▶ _Task description_
An exact transcription of all the data is required; the pictures are to be left out.

== Segment start ==

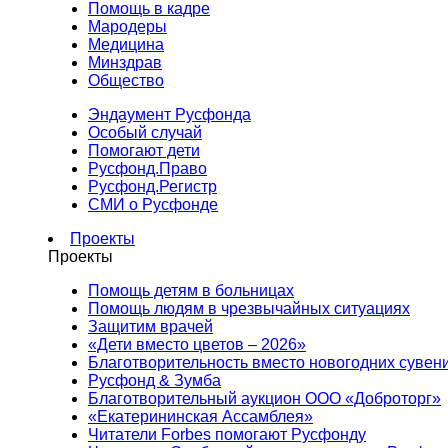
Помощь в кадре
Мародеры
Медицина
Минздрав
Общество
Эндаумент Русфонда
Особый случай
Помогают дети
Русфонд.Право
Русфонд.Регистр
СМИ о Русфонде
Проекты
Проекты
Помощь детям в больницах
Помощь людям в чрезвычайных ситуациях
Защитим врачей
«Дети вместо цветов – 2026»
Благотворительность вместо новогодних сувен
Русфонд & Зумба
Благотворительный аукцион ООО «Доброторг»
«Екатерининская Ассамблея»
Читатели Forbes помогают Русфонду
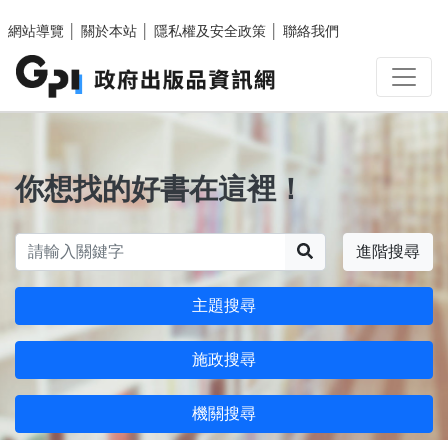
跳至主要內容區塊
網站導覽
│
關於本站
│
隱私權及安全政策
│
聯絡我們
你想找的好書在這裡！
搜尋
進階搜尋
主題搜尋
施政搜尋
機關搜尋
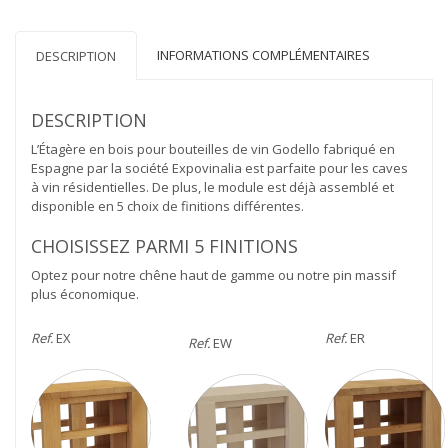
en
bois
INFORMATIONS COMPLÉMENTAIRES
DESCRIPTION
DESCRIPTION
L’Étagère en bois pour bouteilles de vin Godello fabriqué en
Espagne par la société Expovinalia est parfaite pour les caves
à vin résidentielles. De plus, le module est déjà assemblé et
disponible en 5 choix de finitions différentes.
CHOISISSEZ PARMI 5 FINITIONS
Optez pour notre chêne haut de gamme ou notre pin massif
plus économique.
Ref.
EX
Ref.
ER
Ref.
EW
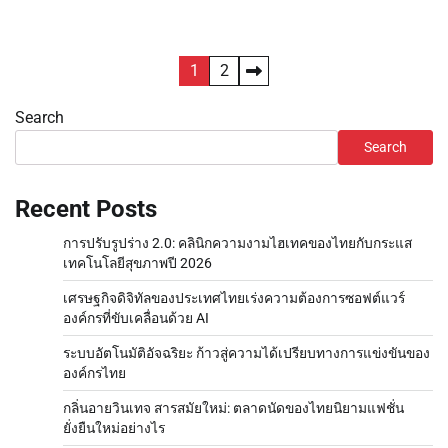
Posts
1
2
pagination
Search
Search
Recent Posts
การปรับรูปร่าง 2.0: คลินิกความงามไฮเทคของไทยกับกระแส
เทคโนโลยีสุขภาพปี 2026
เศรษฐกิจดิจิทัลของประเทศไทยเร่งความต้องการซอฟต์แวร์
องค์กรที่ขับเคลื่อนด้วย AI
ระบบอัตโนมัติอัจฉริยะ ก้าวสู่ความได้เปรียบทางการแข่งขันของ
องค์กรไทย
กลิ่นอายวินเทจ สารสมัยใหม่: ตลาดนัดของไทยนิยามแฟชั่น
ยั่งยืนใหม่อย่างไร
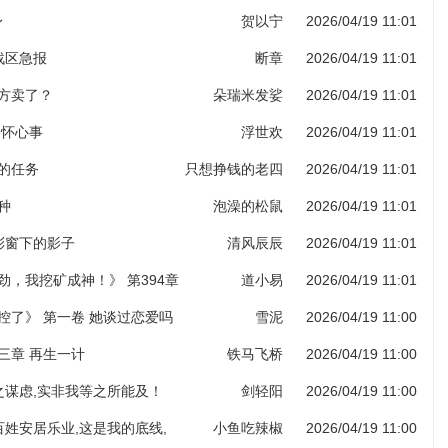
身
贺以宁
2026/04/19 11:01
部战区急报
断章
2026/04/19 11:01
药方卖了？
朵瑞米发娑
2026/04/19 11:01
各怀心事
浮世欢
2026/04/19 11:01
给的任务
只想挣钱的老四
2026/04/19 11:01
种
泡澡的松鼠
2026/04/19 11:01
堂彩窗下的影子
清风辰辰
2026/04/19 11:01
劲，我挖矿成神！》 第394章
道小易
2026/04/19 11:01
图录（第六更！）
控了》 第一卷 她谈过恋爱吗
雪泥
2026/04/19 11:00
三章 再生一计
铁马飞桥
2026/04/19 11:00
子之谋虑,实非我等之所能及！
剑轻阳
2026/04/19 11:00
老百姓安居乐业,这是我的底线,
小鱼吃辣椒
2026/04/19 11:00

== Segment end ==

▶ _Exercise response_
Помощь в кадре
Мародеры
Медицина
Минздрав
Общество
Эндаумент Русфонда
Особый случай
Помогают дети
Русфонд.Право
Русфонд.Регистр
СМИ о Русфонде
Проекты
Проекты
Помощь детям в больницах
Помощь людям в чрезвычайных ситуациях
Защитим врачей
«Дети вместо цветов – 2026»
Благотворительность вместо новогодних сувен
Русфонд & Зумба
Благотворительный аукцион ООО «Доброторг»
«Екатерининская Ассамблея»
Читатели Forbes помогают Русфонду
跳至主要內容區塊
網站導覽
│
關於本站
│
隱私權及安全政策
│
聯絡我們
你想找的好書在這裡！
搜尋
進階搜尋
主題搜尋
施政搜尋
機關搜尋
en
bois
INFORMATIONS COMPLÉMENTAIRES
DESCRIPTION
DESCRIPTION
L’Étagère en bois pour bouteilles de vin Godello fabriqué en
Espagne par la société Expovinalia est parfaite pour les caves
à vin résidentielles. De plus, le module est déjà assemblé et
disponible en 5 choix de finitions différentes.
CHOISISSEZ PARMI 5 FINITIONS
Optez pour notre chêne haut de gamme ou notre pin massif
plus économique.
Ref.
EX
Ref.
ER
Ref.
EW
Posts
1
2
pagination
Search
Search
Recent Posts
การปรับรูปร่าง 2.0: คลินิกความงามไฮเทคของไทยกับกระแส
เทคโนโลยีสุขภาพปี 2026
เศรษฐกิจดิจิทัลของประเทศไทยเร่งความต้องการซอฟต์แวร์
องค์กรที่ขับเคลื่อนด้วย AI
ระบบอัตโนมัติอัจฉริยะ ก้าวสู่ความได้เปรียบทางการแข่งขันของ
องค์กรไทย
กลิ่นอายวินเทจ สารสมัยใหม่: ตลาดนัดของไทยนิยามแฟชั่น
ยั่งยืนใหม่อย่างไร
身
贺以宁
2026/04/19 11:01
部战区急报
断章
2026/04/19 11:01
药方卖了？
朵瑞米发娑
2026/04/19 11:01
各怀心事
浮世欢
2026/04/19 11:01
给的任务
只想挣钱的老四
2026/04/19 11:01
种
泡澡的松鼠
2026/04/19 11:01
堂彩窗下的影子
清风辰辰
2026/04/19 11:01
劲，我挖矿成神！》 第394章
道小易
2026/04/19 11:01
图录（第六更！）
控了》 第一卷 她谈过恋爱吗
雪泥
2026/04/19 11:00
三章 再生一计
铁马飞桥
2026/04/19 11:00
子之谋虑,实非我等之所能及！
剑轻阳
2026/04/19 11:00
老百姓安居乐业,这是我的底线,
小鱼吃辣椒
2026/04/19 11:00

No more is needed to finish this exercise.